# Adaptive Design in Real Time

## Details

Title : Adaptive Design in Real Time Author(s): Desi Ivanova Link(s) :

## Rough Notes

Talk at the Seminar in Advances in Probabilistic Machine Learning, Aalto University.

New framework for experimental design called Deep Adaptive Design (, , cite:, a) (DAD) first to do real-time adaptive experimentation.

Bayesian Experimental Design (BED) states taht an optimal design is the one that maximizes the Expected Information Gaim (EIG) e.g. delay discounting "Do you prefer \(R\) now or $100 in \(D\) days - the design here is \(R,D\) and the result is Yes/No.

- The Bayesian model consists of the prior \(p(\theta)\), likelihood of the outcome \(p(y_t|\theta,\xi_t,h_{t-1})\) which can be explicit or implicit.
- We want to learn about the parameters of interest, \(\theta\) by performing maximally informative experiments \(\xi\).
- Information gain equals the prior entropy minus the posterior entropy, i.e. \(IG(\xi, y) = H(p(\theta))-H(p(\theta|y,\xi))\) but we need to choose the design to know this, so take the EIG = \(\mathbb{E}_{y|\xi}[IG(\xi,y)] = I(\theta;y|\xi)\)

The experimental design life cycle starts from prior beliefs, then we optimize EIG, then choose the design, then perform the experiment, observe the outcome, and update beliefs. This is done \(T\) times. This process however is extremely time consuming, in fact doubly intractable hence prohibitively expensive to run in real time.

The solution is to use policy-based BED, more abstractly, take past data to get a policy which returns the next design. Policy-based BED has the following life cycle - we do offline training to get a policy from prior beliefs, which is then deployed on the live experiment setting, where a design is chosen and outcome measured \(T\) times. The question is now what the policy is and how to model it.
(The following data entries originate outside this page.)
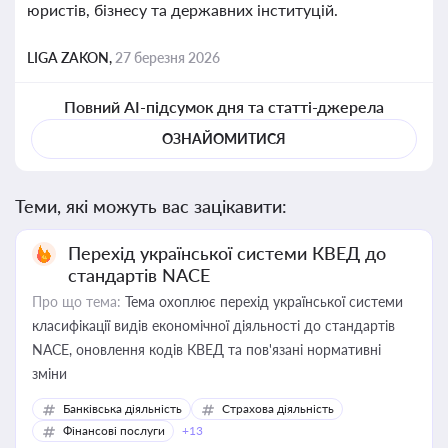
юристів, бізнесу та державних інституцій.
LIGA ZAKON,
27 березня 2026
Повний AI-підсумок дня та статті-джерела
ОЗНАЙОМИТИСЯ
Теми, які можуть вас зацікавити:
Перехід української системи КВЕД до
стандартів NACE
Про що тема:
Тема охоплює перехід української системи
класифікації видів економічної діяльності до стандартів
NACE, оновлення кодів КВЕД та пов'язані нормативні
зміни
Банківська діяльність
Страхова діяльність
Фінансові послуги
+13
First, we generalize traditional BED which allows for end-to-end training by introducting the notion of total information - the total EIG ofr a \(T\) step experiment is the sum of the EIGs for each experiment iteration. This objective itself is still doubly intractable. DAD optimizes a lower bound, assuming an explicit likelihood. Implicit DAD (iDAD) optimizes a lower bound using samples only.

Both DAD and iDAD ammortize the cost of BOED by using a neural network for the policy, called the polic network which takes as input designs and observations from previous stages, and outputs the design suggestion for the next experiment.

DAD is a million times faster and results in 20% higher information gain.